■ Requirement ■
Find the lines holding the string "cherche" in the data, then copy all of them.
++++
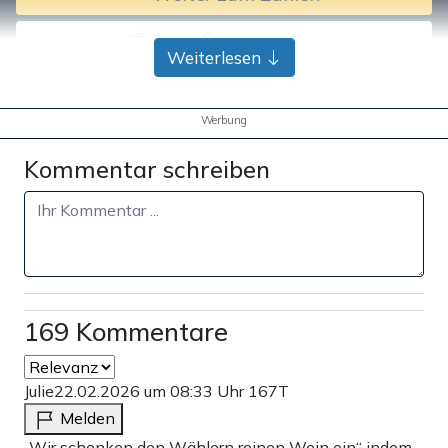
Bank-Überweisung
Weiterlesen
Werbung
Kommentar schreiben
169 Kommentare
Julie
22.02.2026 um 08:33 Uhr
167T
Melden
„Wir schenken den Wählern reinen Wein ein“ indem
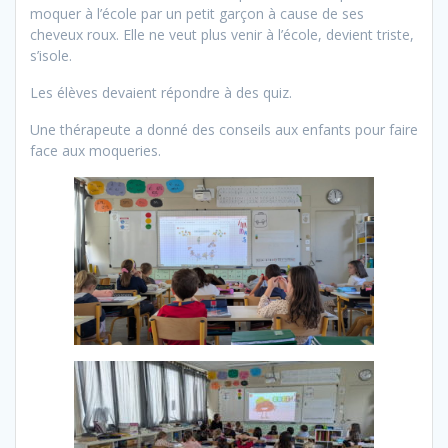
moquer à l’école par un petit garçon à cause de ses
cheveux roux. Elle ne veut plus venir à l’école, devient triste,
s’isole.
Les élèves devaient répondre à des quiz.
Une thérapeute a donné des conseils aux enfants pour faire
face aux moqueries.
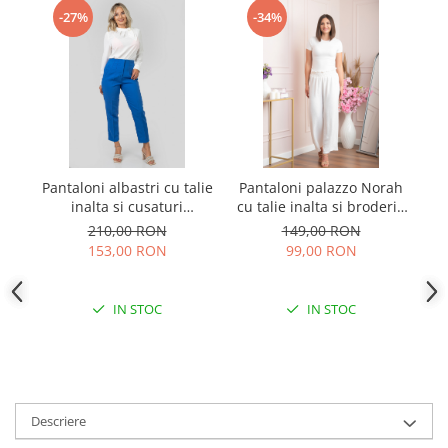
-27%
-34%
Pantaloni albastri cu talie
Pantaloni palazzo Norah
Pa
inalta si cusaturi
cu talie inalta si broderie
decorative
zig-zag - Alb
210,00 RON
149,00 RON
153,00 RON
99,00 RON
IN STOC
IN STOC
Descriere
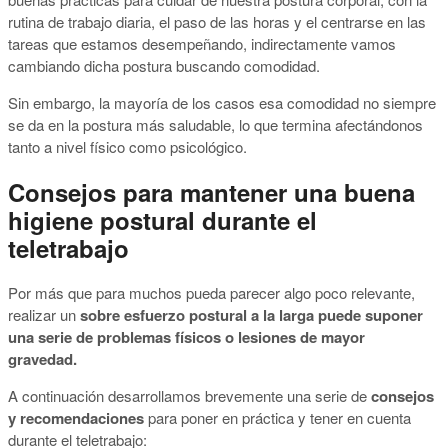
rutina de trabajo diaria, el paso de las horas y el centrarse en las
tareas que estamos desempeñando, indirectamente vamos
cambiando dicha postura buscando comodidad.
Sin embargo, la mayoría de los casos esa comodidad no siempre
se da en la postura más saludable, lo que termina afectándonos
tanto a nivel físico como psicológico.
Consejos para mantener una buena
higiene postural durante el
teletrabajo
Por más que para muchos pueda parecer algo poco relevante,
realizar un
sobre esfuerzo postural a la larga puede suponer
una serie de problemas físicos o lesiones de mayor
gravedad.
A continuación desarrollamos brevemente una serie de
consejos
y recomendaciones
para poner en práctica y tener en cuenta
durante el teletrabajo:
++++
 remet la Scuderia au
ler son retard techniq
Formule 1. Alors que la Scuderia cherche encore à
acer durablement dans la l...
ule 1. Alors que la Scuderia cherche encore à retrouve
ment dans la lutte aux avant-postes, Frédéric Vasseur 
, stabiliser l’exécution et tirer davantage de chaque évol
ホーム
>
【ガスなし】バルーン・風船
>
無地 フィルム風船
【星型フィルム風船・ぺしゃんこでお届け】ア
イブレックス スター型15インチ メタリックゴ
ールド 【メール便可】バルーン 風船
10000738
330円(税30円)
++++
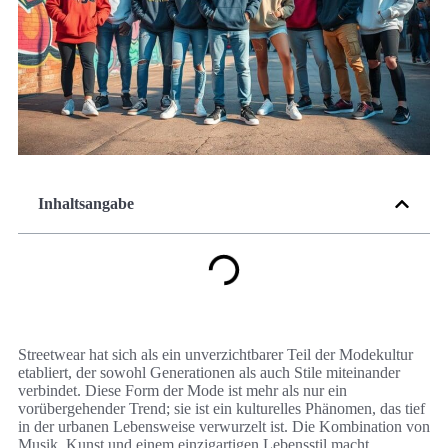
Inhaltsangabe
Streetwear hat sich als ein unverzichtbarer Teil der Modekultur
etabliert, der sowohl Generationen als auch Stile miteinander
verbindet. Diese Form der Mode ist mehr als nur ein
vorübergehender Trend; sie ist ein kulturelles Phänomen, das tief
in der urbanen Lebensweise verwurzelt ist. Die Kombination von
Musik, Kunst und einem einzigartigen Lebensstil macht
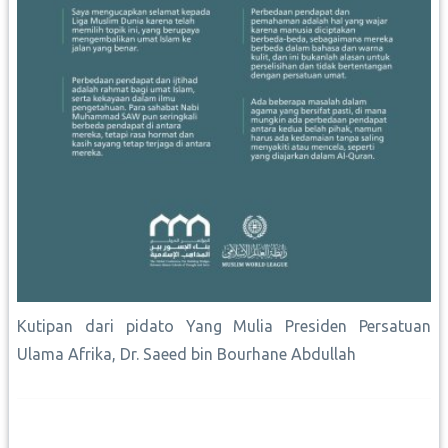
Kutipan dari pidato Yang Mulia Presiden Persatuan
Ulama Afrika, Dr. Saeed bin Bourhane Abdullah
++++
■ Reply to the task ■
Formule 1. Alors que la Scuderia cherche encore à
ule 1. Alors que la Scuderia cherche encore à retrouve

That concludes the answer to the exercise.